Real-Life Applications and Case Studies

ACE Cache Coherency Protocol

Participants : Abderahman Kriouile, Radu Mateescu, Wendelin Serwe.

In the context of a CIFRE convention with STMicroelectronics, we studied system-level cache coherency, a major challenge faced in the current System-on-Chip architectures. Because of their increasing complexity (mainly due to the significant number of computing units), the validation effort using current simulation-based techniques grows exponentially. As an alternative, we study formal verification.

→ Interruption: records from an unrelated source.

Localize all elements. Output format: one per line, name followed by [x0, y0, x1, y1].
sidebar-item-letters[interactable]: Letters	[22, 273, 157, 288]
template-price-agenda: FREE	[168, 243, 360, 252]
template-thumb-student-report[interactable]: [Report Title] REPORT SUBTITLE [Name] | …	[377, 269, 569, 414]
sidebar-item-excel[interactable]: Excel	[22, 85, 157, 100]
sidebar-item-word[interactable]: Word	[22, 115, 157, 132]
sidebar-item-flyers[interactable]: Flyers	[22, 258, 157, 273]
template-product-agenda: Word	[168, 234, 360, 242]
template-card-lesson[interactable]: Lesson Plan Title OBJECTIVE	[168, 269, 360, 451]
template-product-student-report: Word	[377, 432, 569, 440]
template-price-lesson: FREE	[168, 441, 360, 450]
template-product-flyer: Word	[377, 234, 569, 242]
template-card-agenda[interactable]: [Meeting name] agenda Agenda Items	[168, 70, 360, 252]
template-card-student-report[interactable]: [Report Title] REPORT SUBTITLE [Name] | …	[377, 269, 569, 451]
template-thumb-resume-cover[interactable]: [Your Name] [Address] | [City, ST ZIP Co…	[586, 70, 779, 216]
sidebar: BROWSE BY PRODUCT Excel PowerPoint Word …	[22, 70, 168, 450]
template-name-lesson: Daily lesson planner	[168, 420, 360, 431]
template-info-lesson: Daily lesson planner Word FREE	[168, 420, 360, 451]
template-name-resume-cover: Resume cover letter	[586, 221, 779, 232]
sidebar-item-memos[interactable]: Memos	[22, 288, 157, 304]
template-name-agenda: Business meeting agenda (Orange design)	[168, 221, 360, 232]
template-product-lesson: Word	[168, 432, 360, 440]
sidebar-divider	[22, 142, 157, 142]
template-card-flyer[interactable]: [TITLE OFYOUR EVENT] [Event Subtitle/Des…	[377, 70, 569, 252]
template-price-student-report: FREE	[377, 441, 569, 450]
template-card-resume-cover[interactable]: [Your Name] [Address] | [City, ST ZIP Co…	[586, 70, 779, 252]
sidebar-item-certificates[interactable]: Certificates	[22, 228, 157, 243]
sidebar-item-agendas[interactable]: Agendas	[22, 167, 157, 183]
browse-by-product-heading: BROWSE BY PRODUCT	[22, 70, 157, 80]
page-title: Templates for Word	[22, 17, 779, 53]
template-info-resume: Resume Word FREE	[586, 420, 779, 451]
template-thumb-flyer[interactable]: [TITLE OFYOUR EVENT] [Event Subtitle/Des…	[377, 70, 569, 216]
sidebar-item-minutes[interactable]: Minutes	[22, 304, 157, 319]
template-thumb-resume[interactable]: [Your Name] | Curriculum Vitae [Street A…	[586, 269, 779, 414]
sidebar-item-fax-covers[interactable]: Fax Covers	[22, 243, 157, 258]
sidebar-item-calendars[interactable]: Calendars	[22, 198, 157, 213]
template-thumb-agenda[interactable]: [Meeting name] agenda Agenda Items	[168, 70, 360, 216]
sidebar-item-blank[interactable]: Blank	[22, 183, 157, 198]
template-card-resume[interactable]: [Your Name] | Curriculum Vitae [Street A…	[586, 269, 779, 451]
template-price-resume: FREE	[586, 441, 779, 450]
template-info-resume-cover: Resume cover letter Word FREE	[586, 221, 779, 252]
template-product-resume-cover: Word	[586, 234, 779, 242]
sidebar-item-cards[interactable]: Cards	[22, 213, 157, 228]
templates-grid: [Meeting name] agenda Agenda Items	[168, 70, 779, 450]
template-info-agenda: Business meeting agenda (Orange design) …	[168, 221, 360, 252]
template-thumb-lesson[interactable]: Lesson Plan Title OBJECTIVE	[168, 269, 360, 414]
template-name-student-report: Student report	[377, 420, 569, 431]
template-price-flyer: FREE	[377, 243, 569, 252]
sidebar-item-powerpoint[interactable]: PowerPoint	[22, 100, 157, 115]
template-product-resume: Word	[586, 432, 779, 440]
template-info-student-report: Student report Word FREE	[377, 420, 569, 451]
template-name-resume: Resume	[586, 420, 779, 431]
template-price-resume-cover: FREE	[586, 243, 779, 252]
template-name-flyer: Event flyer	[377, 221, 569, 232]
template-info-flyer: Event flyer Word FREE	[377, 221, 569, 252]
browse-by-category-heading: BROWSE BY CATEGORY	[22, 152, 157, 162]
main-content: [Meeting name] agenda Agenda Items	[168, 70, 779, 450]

We focused on the ACE (AXI Coherency Extensions) cache coherency protocol, a system-level coherency protocol proposed by ARM  [31] . In previous years, we developed a parametric formal model (about 3,400 lines of LNT) of a system consisting of an ACE-based cache coherent interconnect, processors, and a main memory. We also specified temporal properties expressing cache coherence, data integrity, and successful completion of each transaction. Note that the former property required to transform state-based properties into action-based ones, by adding information about the cache state to the actions executed by the cache.

In 2015, we continued to exploit the formal model to improve the validation of the architecture under design at STMicroelectronics, in particular by integrating tests derived from the formal model into the official test plans. This work led to a publication in an international conference [25] , and the defense of the PhD corresponding to the CIFRE convention [10] .

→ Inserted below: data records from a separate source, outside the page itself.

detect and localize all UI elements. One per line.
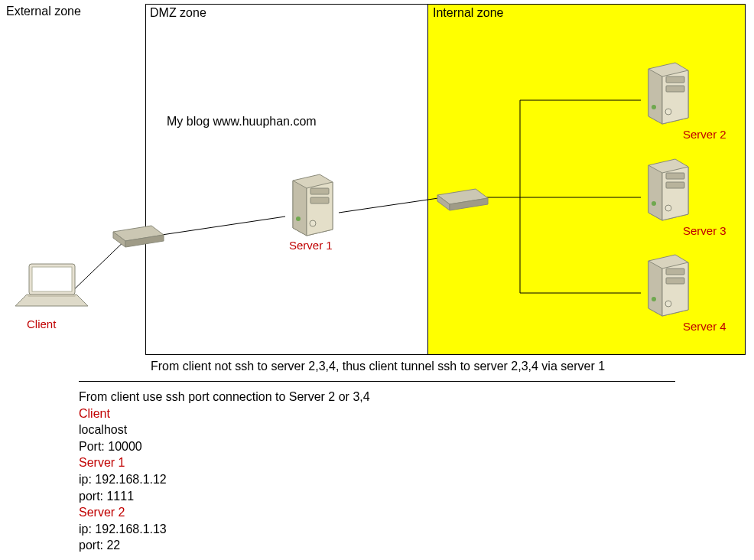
info-client-heading: Client: [79, 405, 675, 422]
svg-line-0: [69, 236, 130, 295]
info-server1-port: port: 1111: [79, 488, 675, 505]
dmz-zone-label: DMZ zone: [150, 6, 206, 20]
info-server2-port: port: 22: [79, 537, 675, 554]
blog-text: My blog www.huuphan.com: [167, 115, 317, 129]
connection-info-block: From client use ssh port connection to S…: [79, 389, 675, 554]
info-server2-ip: ip: 192.168.1.13: [79, 521, 675, 538]
external-zone-label: External zone: [6, 5, 81, 18]
info-client-port: Port: 10000: [79, 438, 675, 455]
server2-label: Server 2: [683, 128, 726, 141]
info-client-host: localhost: [79, 422, 675, 438]
info-server1-heading: Server 1: [79, 454, 675, 471]
internal-zone-label: Internal zone: [433, 6, 504, 20]
info-title: From client use ssh port connection to S…: [79, 389, 675, 405]
diagram-caption: From client not ssh to server 2,3,4, thu…: [151, 360, 605, 373]
info-server2-heading: Server 2: [79, 504, 675, 521]
server1-label: Server 1: [289, 239, 333, 252]
server3-label: Server 3: [683, 224, 726, 237]
dmz-zone-box: [145, 4, 428, 355]
divider-line: [79, 381, 675, 382]
server4-label: Server 4: [683, 320, 726, 333]
laptop-icon: [15, 264, 88, 306]
client-label: Client: [27, 317, 56, 330]
svg-rect-9: [32, 267, 72, 291]
internal-zone-box: [427, 4, 746, 355]
svg-rect-8: [29, 264, 75, 295]
info-server1-ip: ip: 192.168.1.12: [79, 471, 675, 488]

Deployment and Reconfiguration Protocols for Cloud Applications

Participants : Rim Sakka Abid, Gwen Salaün.

Cloud applications are complex applications composed of a set of interconnected software components running on different virtual machines, hosted on remote physical servers. Deploying and reconfiguring this kind of applications are very complicated tasks especially when one or multiple virtual machines fail when achieving these tasks. Hence, there is a need for protocols that can dynamically reconfigure and manage running distributed applications.

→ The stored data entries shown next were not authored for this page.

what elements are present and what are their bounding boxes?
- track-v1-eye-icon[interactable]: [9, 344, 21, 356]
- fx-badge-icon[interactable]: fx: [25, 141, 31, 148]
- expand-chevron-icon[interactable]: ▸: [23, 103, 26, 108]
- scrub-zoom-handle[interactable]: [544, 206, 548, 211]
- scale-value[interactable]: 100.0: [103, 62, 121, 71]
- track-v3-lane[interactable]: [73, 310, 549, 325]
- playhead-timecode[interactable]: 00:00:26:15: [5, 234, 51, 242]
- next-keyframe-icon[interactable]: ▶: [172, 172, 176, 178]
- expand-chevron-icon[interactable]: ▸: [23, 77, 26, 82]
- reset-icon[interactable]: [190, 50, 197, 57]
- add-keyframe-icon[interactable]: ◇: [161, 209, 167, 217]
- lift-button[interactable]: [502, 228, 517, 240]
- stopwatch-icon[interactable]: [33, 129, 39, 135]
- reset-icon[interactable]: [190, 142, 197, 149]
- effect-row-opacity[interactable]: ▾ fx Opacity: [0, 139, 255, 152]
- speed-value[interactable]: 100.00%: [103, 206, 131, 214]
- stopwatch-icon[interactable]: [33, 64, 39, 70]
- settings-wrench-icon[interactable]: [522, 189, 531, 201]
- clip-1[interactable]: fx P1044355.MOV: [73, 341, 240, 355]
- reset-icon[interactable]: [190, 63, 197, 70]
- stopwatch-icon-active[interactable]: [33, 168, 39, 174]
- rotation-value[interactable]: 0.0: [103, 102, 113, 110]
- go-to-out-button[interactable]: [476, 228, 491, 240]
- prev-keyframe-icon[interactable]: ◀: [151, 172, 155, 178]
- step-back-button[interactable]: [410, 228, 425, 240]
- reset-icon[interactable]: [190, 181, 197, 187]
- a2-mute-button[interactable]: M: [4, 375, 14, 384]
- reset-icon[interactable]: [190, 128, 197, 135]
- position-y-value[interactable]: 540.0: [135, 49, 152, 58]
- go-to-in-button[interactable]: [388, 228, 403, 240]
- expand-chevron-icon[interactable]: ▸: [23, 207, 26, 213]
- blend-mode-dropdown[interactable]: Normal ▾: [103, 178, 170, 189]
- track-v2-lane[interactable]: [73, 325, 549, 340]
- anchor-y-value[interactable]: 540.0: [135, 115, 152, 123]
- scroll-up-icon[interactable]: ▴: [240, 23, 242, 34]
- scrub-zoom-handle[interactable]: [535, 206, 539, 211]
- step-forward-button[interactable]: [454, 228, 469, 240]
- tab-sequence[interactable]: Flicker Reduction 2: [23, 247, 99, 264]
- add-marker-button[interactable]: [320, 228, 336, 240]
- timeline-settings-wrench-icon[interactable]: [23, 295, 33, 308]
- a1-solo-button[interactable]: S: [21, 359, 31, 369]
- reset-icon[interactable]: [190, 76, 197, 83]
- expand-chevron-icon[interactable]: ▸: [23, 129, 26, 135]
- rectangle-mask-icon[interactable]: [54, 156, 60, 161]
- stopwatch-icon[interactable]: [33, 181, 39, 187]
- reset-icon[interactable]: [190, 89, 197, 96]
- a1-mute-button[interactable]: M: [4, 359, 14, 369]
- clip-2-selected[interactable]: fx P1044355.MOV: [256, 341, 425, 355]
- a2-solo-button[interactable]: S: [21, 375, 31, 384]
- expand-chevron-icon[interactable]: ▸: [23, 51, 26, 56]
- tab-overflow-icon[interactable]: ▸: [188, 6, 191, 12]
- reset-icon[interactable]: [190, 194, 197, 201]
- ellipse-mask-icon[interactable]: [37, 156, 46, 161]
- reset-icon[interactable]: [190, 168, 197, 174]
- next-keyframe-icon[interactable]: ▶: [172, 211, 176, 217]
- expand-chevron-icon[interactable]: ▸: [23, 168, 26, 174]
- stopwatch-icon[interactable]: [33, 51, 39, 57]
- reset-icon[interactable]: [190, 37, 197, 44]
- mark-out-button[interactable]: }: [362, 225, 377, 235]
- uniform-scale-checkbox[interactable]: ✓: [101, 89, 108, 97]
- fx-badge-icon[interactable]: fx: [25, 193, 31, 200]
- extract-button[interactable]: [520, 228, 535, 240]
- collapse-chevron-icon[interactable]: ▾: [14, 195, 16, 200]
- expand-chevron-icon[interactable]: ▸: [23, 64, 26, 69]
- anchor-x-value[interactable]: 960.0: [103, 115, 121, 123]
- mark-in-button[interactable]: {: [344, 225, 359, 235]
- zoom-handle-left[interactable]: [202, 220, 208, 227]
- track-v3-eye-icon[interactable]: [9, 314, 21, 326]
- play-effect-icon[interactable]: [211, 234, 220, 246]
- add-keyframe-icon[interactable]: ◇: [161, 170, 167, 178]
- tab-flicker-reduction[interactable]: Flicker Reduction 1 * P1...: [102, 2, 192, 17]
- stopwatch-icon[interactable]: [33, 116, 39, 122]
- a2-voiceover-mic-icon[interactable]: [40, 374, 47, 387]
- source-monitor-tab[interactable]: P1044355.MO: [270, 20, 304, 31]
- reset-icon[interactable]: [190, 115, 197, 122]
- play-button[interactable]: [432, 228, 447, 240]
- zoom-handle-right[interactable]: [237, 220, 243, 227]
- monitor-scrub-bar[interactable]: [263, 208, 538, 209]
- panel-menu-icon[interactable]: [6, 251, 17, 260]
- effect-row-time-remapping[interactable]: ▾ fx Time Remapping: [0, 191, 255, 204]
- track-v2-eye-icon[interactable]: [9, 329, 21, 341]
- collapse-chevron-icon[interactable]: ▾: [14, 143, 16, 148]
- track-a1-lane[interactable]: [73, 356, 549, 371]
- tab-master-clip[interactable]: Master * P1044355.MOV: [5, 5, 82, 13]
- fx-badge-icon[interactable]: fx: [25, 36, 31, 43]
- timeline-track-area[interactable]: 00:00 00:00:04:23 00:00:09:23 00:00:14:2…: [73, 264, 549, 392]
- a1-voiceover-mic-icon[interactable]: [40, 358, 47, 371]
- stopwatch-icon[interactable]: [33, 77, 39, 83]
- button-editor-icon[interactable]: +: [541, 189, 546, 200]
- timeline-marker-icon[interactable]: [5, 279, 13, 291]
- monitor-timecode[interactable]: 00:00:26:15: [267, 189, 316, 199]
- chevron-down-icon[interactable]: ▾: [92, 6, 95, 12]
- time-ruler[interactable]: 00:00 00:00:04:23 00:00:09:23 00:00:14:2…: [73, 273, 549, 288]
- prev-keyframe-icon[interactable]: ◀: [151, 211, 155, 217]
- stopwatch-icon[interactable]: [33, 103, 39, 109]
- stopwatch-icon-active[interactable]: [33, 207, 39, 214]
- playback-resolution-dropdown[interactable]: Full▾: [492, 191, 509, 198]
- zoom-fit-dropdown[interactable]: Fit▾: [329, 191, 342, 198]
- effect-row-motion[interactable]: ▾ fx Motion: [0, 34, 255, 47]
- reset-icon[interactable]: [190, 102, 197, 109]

In 2015, we proposed a novel protocol, which aims at reconfiguring cloud applications. This protocol is able to ensure communication between virtual machines and resolve dependencies by exchanging messages, (dis)connecting, and starting/stopping components in a specific order. The interaction between machines is assured via a publish-subscribe messaging system. Each machine reconfigures itself in a decentralized way. The protocol supports virtual machine failures, and the reconfiguration always terminates successfully even in the presence of a finite number of failures. Due to the high degree of parallelism inherent to these applications, the protocol was specified in LNT and verified using CADP. The use of formal specification languages and tools helped to detect several bugs and to improve the protocol. These results were published in [12] .

Another line of work concerns autonomic computing in cloud environments. Managing distributed cloud applications is a challenging problem because manual administration is no longer realistic for these complex distributed systems. Thus, autonomic computing is a promising solution for monitoring and updating these applications automatically. This is achieved through the automation of administration functions and the use of control loops called autonomic managers. An autonomic manager observes the environment, detects changes, and reconfigures dynamically the application. Multiple autonomic managers can be deployed in the same system and must make consistent decisions. Using them without coordination may lead to inconsistencies and error-prone situations.

In 2015, we propose an approach for coordinating stateful autonomic managers, which relies on a simple coordination language, new techniques for asynchronous controller synthesis and Java code generation. We used our approach for coordinating real-world cloud applications. These results were published in [19] .

Networks of Programmable Logic Controllers

Participants : Fatma Jebali, Jingyan Jourdan-Lu, Frédéric Lang, Eric Léo, Radu Mateescu.

In the context of the Bluesky project (see § ), we study the software applications embedded on the PLCs (Programmable Logic Controllers) manufactured by Crouzet Automatismes. One of the objectives of Bluesky is to enable the rigorous design of complex control applications running on several PLCs connected by a network. Such applications are instances of GALS (Globally Asynchronous, Locally Synchronous) systems composed of several synchronous automata embedded on individual PLCs, which interact asynchronously by exchanging messages. A formal analysis of these systems can be naturally achieved by using the formal languages and verification techniques developed in the field of asynchronous concurrency.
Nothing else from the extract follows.